> About this task
Find every line in the entries that holds the string "Edge" and report it.

> Information provided
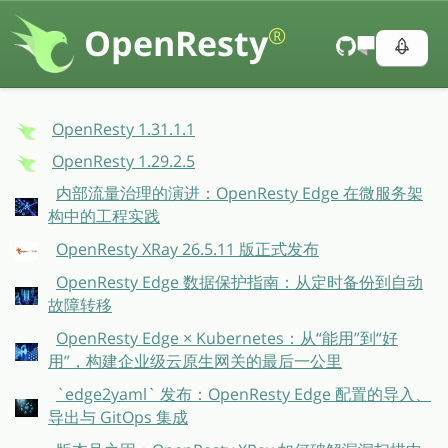
OpenResty
®
OpenResty 1.31.1.1
OpenResty 1.29.2.5
内部流量治理的演进：OpenResty Edge 在微服务架
构中的工程实践
OpenResty XRay 26.5.11 版正式发布
OpenResty Edge 数据保护指南：从定时备份到自动
故障转移
OpenResty Edge × Kubernetes：从“能用”到“好
用”，构建企业级云原生网关的最后一公里
`edge2yaml` 发布：OpenResty Edge 配置的导入、
导出与 GitOps 集成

> Solution for this exercise
内部流量治理的演进：OpenResty Edge 在微服务架
OpenResty Edge 数据保护指南：从定时备份到自动
OpenResty Edge × Kubernetes：从“能用”到“好
`edge2yaml` 发布：OpenResty Edge 配置的导入、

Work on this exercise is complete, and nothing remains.